About this exercise -
All of the entries below are to be retyped exactly.

[Stored data]
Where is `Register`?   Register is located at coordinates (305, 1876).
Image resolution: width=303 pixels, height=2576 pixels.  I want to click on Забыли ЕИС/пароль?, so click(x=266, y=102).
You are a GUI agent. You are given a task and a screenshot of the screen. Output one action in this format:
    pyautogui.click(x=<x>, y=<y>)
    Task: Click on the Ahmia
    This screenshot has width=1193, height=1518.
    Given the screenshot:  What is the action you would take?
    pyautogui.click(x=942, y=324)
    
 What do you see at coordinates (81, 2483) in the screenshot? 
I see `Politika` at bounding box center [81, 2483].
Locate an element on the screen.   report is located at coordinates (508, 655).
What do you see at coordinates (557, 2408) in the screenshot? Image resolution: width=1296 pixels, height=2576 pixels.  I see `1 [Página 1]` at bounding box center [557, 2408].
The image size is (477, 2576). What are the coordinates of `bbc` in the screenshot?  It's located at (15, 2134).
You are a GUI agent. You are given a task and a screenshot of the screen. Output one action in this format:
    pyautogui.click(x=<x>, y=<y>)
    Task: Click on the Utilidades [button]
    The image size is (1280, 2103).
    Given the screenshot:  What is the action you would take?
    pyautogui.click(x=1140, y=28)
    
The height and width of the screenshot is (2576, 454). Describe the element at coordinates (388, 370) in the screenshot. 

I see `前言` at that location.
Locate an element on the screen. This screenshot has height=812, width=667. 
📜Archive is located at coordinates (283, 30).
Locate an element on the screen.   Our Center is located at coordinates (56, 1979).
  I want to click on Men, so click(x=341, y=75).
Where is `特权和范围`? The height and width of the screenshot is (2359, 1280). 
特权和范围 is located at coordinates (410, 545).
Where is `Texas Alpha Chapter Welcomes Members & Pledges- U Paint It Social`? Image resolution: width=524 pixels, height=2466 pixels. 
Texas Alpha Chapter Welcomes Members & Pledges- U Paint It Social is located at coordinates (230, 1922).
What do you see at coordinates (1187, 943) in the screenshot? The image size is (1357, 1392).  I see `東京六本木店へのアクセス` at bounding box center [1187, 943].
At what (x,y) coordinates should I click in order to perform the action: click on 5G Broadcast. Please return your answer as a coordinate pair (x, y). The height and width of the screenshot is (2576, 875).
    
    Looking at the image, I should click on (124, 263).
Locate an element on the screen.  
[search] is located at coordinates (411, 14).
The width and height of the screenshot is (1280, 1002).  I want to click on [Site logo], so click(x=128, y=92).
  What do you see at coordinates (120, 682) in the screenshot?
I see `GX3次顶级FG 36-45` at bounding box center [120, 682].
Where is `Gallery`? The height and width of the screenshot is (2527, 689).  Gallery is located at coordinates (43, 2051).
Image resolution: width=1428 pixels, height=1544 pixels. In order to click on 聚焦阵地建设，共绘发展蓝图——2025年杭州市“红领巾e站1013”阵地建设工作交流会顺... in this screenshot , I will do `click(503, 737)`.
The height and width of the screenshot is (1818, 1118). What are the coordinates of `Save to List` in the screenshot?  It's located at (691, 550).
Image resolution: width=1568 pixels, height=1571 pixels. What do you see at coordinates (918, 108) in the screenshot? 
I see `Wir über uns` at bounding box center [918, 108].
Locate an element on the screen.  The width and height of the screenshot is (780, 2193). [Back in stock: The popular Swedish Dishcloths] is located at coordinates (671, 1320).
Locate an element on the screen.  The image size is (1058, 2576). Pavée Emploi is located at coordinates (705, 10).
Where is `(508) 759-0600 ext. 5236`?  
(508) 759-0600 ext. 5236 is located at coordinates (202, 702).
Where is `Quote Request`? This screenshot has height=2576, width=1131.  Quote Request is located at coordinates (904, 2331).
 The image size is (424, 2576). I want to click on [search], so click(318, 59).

Response below -
Where is `Register`?   Register is located at coordinates (305, 1876).
Image resolution: width=303 pixels, height=2576 pixels.  I want to click on Забыли ЕИС/пароль?, so click(x=266, y=102).
You are a GUI agent. You are given a task and a screenshot of the screen. Output one action in this format:
    pyautogui.click(x=<x>, y=<y>)
    Task: Click on the Ahmia
    This screenshot has width=1193, height=1518.
    Given the screenshot:  What is the action you would take?
    pyautogui.click(x=942, y=324)
    
 What do you see at coordinates (81, 2483) in the screenshot? 
I see `Politika` at bounding box center [81, 2483].
Locate an element on the screen.   report is located at coordinates (508, 655).
What do you see at coordinates (557, 2408) in the screenshot? Image resolution: width=1296 pixels, height=2576 pixels.  I see `1 [Página 1]` at bounding box center [557, 2408].
The image size is (477, 2576). What are the coordinates of `bbc` in the screenshot?  It's located at (15, 2134).
You are a GUI agent. You are given a task and a screenshot of the screen. Output one action in this format:
    pyautogui.click(x=<x>, y=<y>)
    Task: Click on the Utilidades [button]
    The image size is (1280, 2103).
    Given the screenshot:  What is the action you would take?
    pyautogui.click(x=1140, y=28)
    
The height and width of the screenshot is (2576, 454). Describe the element at coordinates (388, 370) in the screenshot. 

I see `前言` at that location.
Locate an element on the screen. This screenshot has height=812, width=667. 
📜Archive is located at coordinates (283, 30).
Locate an element on the screen.   Our Center is located at coordinates (56, 1979).
  I want to click on Men, so click(x=341, y=75).
Where is `特权和范围`? The height and width of the screenshot is (2359, 1280). 
特权和范围 is located at coordinates (410, 545).
Where is `Texas Alpha Chapter Welcomes Members & Pledges- U Paint It Social`? Image resolution: width=524 pixels, height=2466 pixels. 
Texas Alpha Chapter Welcomes Members & Pledges- U Paint It Social is located at coordinates (230, 1922).
What do you see at coordinates (1187, 943) in the screenshot? The image size is (1357, 1392).  I see `東京六本木店へのアクセス` at bounding box center [1187, 943].
At what (x,y) coordinates should I click in order to perform the action: click on 5G Broadcast. Please return your answer as a coordinate pair (x, y). The height and width of the screenshot is (2576, 875).
    
    Looking at the image, I should click on (124, 263).
Locate an element on the screen.  
[search] is located at coordinates (411, 14).
The width and height of the screenshot is (1280, 1002).  I want to click on [Site logo], so click(x=128, y=92).
  What do you see at coordinates (120, 682) in the screenshot?
I see `GX3次顶级FG 36-45` at bounding box center [120, 682].
Where is `Gallery`? The height and width of the screenshot is (2527, 689).  Gallery is located at coordinates (43, 2051).
Image resolution: width=1428 pixels, height=1544 pixels. In order to click on 聚焦阵地建设，共绘发展蓝图——2025年杭州市“红领巾e站1013”阵地建设工作交流会顺... in this screenshot , I will do `click(503, 737)`.
The height and width of the screenshot is (1818, 1118). What are the coordinates of `Save to List` in the screenshot?  It's located at (691, 550).
Image resolution: width=1568 pixels, height=1571 pixels. What do you see at coordinates (918, 108) in the screenshot? 
I see `Wir über uns` at bounding box center [918, 108].
Locate an element on the screen.  The width and height of the screenshot is (780, 2193). [Back in stock: The popular Swedish Dishcloths] is located at coordinates (671, 1320).
Locate an element on the screen.  The image size is (1058, 2576). Pavée Emploi is located at coordinates (705, 10).
Where is `(508) 759-0600 ext. 5236`?  
(508) 759-0600 ext. 5236 is located at coordinates (202, 702).
Where is `Quote Request`? This screenshot has height=2576, width=1131.  Quote Request is located at coordinates (904, 2331).
 The image size is (424, 2576). I want to click on [search], so click(318, 59).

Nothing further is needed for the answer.